Weekly column from Italy: Religious freedom in Italy’s public school
I am a mom now, with a daughter attending the Italian public school. And now I realise that some things have never changed since I attended myself.
When I was a kindergartener and elementary school child, I spent many, many hours during the religious education in the school hallways together with a few teachers who would take the opportunity to drink coffee and relax. All this happened in IRC hours, when the Catholic Religion was taught to students. In middle and high school, I always stayed in class because there was no curriculum for me, and I was old enough to decide to study other things. Today, my daughter attends public kindergarten. As the law provides, we decided to not to have her join the “teaching of IRC”. At the same time, it is very difficult to understand what the school really offers as an alternative during the hours when Catholic Religion is taught in the classroom.
We are not the only family that is confronted with this problem. In fact, there are many complaints like these that come to the Italian Evangelical Alliance's Religious Liberty Commission. But it is not easy to succeed in changing such a long tradition.
“The Catholic religious hour” exists because in 1929, the Fascist regime signed a Concordat with the Vatican. Among other things, it provided for the introduction of compulsory Catholic religious instruction from kindergarten through high school. In 1984, the Concordat was revised and since then it has stated, "The Italian Republic, recognising the value of religious culture and taking into account that the principles of Catholicism are part of the historical heritage of the Italian people, will continue to ensure, within the framework of the purposes of the school, the teaching of the Catholic religion in non-university public schools of all levels."

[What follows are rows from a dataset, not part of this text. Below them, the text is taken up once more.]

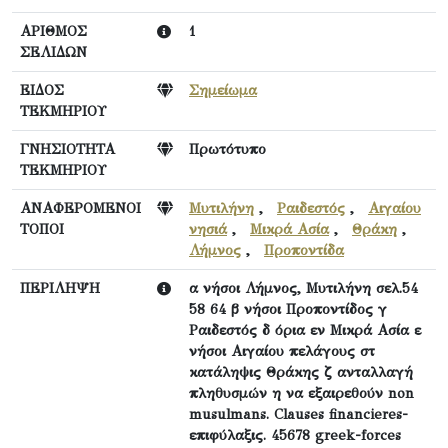
ΑΡΙΘΜΟΣ
1
ΣΕΛΙΔΩΝ
ΕΙΔΟΣ
Σημείωμα
ΤΕΚΜΗΡΙΟΥ
ΓΝΗΣΙΟΤΗΤΑ
Πρωτότυπο
ΤΕΚΜΗΡΙΟΥ
ΑΝΑΦΕΡΟΜΕΝΟΙ
Μυτιλήνη
,
Ραιδεστός
,
Αιγαίου
ΤΟΠΟΙ
νησιά
,
Μικρά Ασία
,
Θράκη
,
Λήμνος
,
Προποντίδα
ΠΕΡΙΛΗΨΗ
α νήσοι Λήμνος, Μυτιλήνη σελ.54
58 64 β νήσοι Προποντίδος γ
Ραιδεστός δ όρια εν Μικρά Ασία ε
νήσοι Αιγαίου πελάγους στ
κατάληψις Θράκης ζ ανταλλαγή
πληθυσμών η να εξαιρεθούν non
musulmans. Clauses financieres-
επιφύλαξις. 45678 greek-forces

Since then, one and a half hours of teaching have been provided in kindergarten, two hours per week in elementary school, and one hour in middle and high school.
The law says IRC "shall be taught in conformity with the doctrine of the Church." This means that by law, the hour is used to teach specifically the Roman Catholic doctrine. Moreover, teachers of these classes take a completely different path than others. In fact, they are not hired by the schools through a public competition like others, but are chosen by the Curia at its sole discretion.

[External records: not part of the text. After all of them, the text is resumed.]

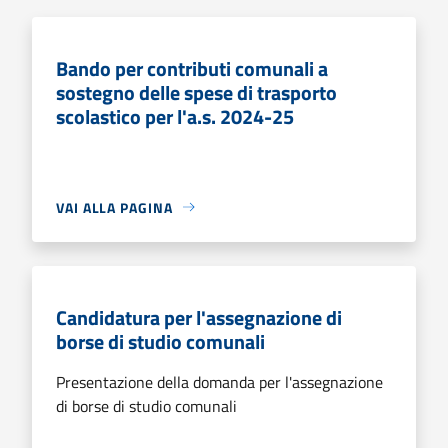
Bando per contributi comunali a
sostegno delle spese di trasporto
scolastico per l'a.s. 2024-25
VAI ALLA PAGINA
Candidatura per l'assegnazione di
borse di studio comunali
Presentazione della domanda per l'assegnazione
di borse di studio comunali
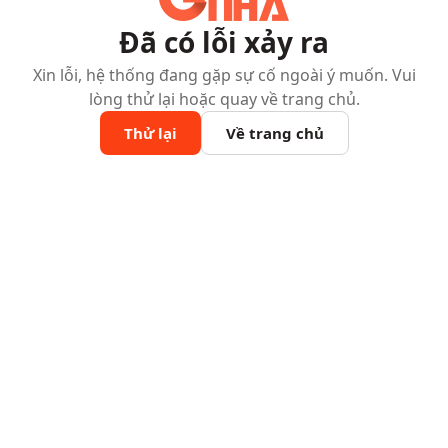
Đã có lỗi xảy ra
Xin lỗi, hệ thống đang gặp sự cố ngoài ý muốn. Vui
lòng thử lại hoặc quay về trang chủ.
Thử lại
Về trang chủ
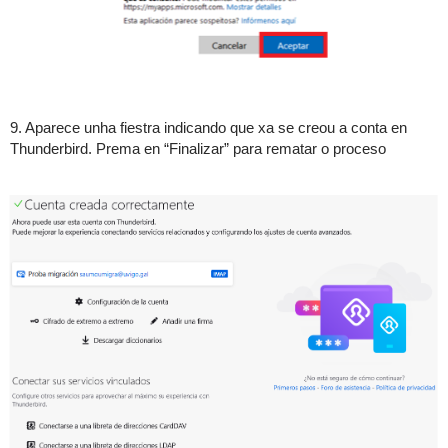
9. Aparece unha fiestra indicando que xa se creou a conta en
Thunderbird. Prema en “Finalizar” para rematar o proceso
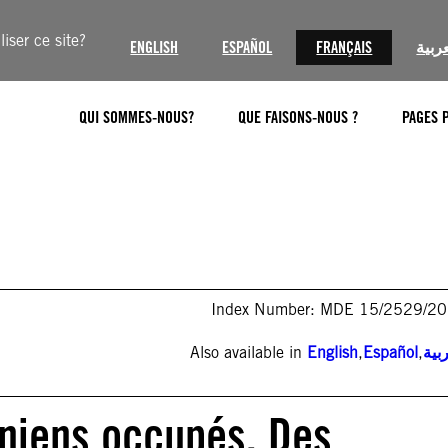
iser ce site?
ENGLISH
ESPAÑOL
FRANÇAIS
عربية
QUI SOMMES-NOUS?
QUE FAISONS-NOUS ?
PAGES 
Index Number: MDE 15/2529/2
Also available in
English
,
Español
,
بية
tiniens occupés. Des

So, the state pays salaries to people over whom it has no control whatsoever, and who use the space granted for biased teaching, often contrary to the secular principles of the state itself. Moreover, only the Curia can choose to suspend a teacher for reasons of moral conduct, and the state has no power.
The law is very clear in saying that the Catholic religion hour is optional for students. There are three options to skip the religious classes:
Attend educational and training activities (so-called "alternative hour").
Dedicating the hour to the study of other subjects. Here, too, resistance may arise, but the school is obliged to ensure a teacher and a classroom suitable for the purpose.
Staying at home during the IRC hours.
For each of these possibilities, families actually find many problems. Often the "alternative hour" does not have a defined and clear program. Sometimes it is not really followed.
For the study of other subjects, there is often a lack of available support teachers, or empty classrooms to go to. Children often stay in the classroom while the religion teacher does his or her lesson. Formally, they may not attend class, not have their books, or do their homework, but they witness teaching that their parents did not want them to attend.
For out-of-school time, the religion class should take place as the first or last hour to benefit families. However, this is often not the case. And it is hard for families to pick their children up from school during school hours and drop them off again, especially when parents work.
In short, freedom of choice exists in theory. But in practice, it is very difficult to achieve.
Half of the students in my daughter's class are Muslim. At our first meeting with the teachers, we tried to figure out how religious classes worked. However, the answers were very vague. One of the responses that schools now always give: "In any case it will not be denominational teaching. We talk about religions in general."
This sounds like an inclusive answer, but in practice, it infringes on the freedom of those who believe that it is the family that should provide the teaching of religion, whatever it may be, and that the public school cannot enter such a sensitive area of children's and families' lives.
I hope to see my daughter follow a viable alternative program when she is older instead of wasting time in the hallways watching teachers sipping coffee as I did for so many years.
Chiara Lamberti (1992) was born and raised in Naples, Italy. She studied Communication Sciences and has a master's degree in Information, Publishing and Journalism. She also has a degree in theology. She writes for the Italian Evangelical Alliance and contributes to the Protestant magazine Loci Communes. With her husband, daughter and son, she lives in Rome.